Client-Side Monitoring with Targeted Groups and Load Balancers
Updated: May 13, 2016
Applies To: System Center 2012 R2 Operations Manager, System Center 2012 - Operations Manager, System Center 2012 SP1 - Operations Manager
When load balancers are used during client-side monitoring, the load balancer is designed to get the true client IP addresses. In a simple case, when a client is connected directly to one web server, the web server knows the client IP address. However, when you have several servers and use a load balancer to distribute traffic from the clients among the servers, this can present two problems. First, the IP reported to the collector is the virtual IP that the load balancer uses, not the real end-user IP. When users hit the load balancer, it sends them to an appropriate web server. Due to the load balancer, the web server sees only the internal port IP (inside the network), not the real IP (outside the network). Additionally, if some servers are monitored and some are not, data can be lost because responses from the clients are often sent to servers in a least load or round robin fashion, which means that the response might go to a server that is not hosting a collector.
Here are some strategies for setting up client-side monitoring when you have multiple monitored servers and use load balancers.
Monitoring with a Load Balancer and Targeted Group
When you configure client-side monitoring, you have the option to set the target group, limiting the number of web servers used for monitoring. In this scenario, only monitored servers in the target group will inject the JavaScript used for monitoring and the servers outside the target group that are not monitored will not get instrumented when using load balancers with the web servers. This results in having incorrect data. The load balancer does not know which servers are inside or outside the targeted group and sends client requests to servers that are both inside (monitored) or outside (unmonitored) of the targeted group. The result is that requests that have been instrumented and try to return data to the collectors might send their results to servers that cannot handle the data.

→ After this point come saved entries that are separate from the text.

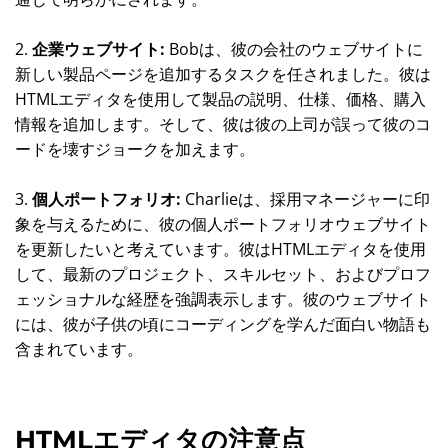
2.
企業ウェブサイト:
Bobは、彼の会社のウェブサイトに
新しい製品ページを追加するタスクを任されました。彼は
HTMLエディタを使用して製品の説明、仕様、価格、購入
情報を追加します。そして、彼は彼の上司が誤って彼のコ
ードを壊すジョークを加えます。
3.
個人ポートフォリオ:
Charlieは、採用マネージャーに印
象を与えるために、彼の個人ポートフォリオウェブサイト
を更新したいと考えています。彼はHTMLエディタを使用
して、最新のプロジェクト、スキルセット、およびプロフ
ェッショナルな経歴を強調表示します。彼のウェブサイト
には、彼が子供の頃にコーディングを学んだ面白い物語も
含まれています。
HTMLエディタの注意点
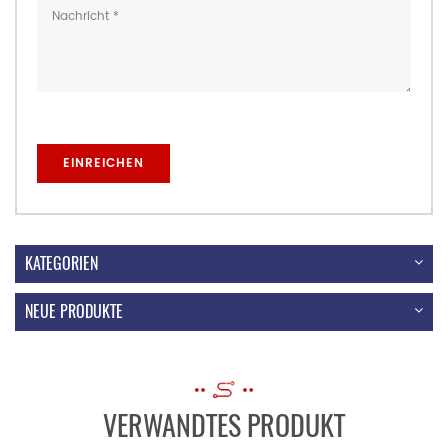
KATEGORIEN
NEUE PRODUKTE
VERWANDTES PRODUKT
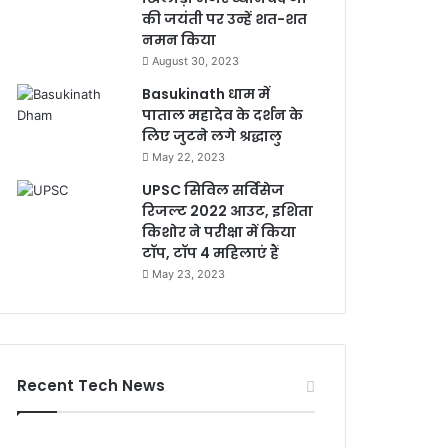
की जयंती पर उन्हें शत-शत
नमन किया
August 30, 2023
Basukinath धाम में
पाताल महादेव के दर्शन के
लिए जुटने लगे श्रद्धालु
May 22, 2023
UPSC सिविल सर्विसेज
रिजल्ट 2022 आउट, इशिता
किशोर ने परीक्षा में किया
टॉप, टॉप 4 महिलाएं हैं
May 23, 2023
Recent Tech News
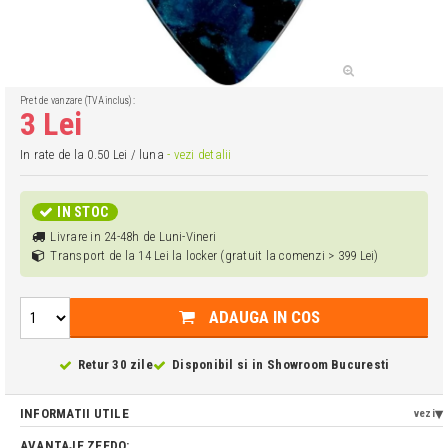
Pret de vanzare (TVA inclus):
3 Lei
In rate de la 0.50 Lei / luna
- vezi detalii
IN STOC
Livrare in 24-48h de Luni-Vineri
Transport de la 14 Lei la locker (gratuit la comenzi > 399 Lei)
ADAUGA IN COS
Retur 30 zile
Disponibil si in
Showroom Bucuresti
INFORMATII UTILE
vezi
AVANTAJE ZEEDO:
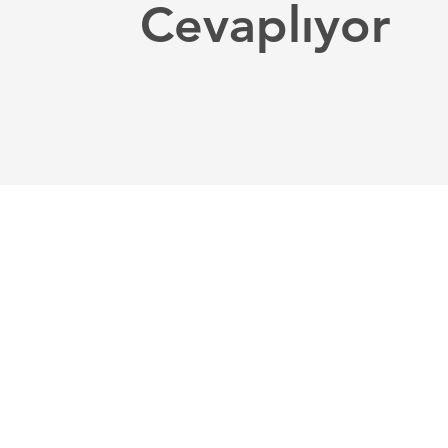
Cevaplıyor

Solution 1 If you are authoring a new .NET Application Performance Monitoring template and including client-side monitoring for a targeted group, we recommend that you choose a group of servers that are all served by the same load balancer. Target monitoring to all servers in the load-balanced farm.
Solution 2 If you are already running client-side monitoring with a targeted group and a load balancer, you can resolve this issue by creating a rule on the load balancer that directs all of the monitoring traffic to the monitored servers. Monitoring traffic is the monitoring JavaScripts that send data to the collector endpoint. You can identify monitoring traffic because it contains /CSMCollector in the URL. Each load balancer has its own model for configuring rules. Refer to your load balancer’s documentation for details about how to create the rule.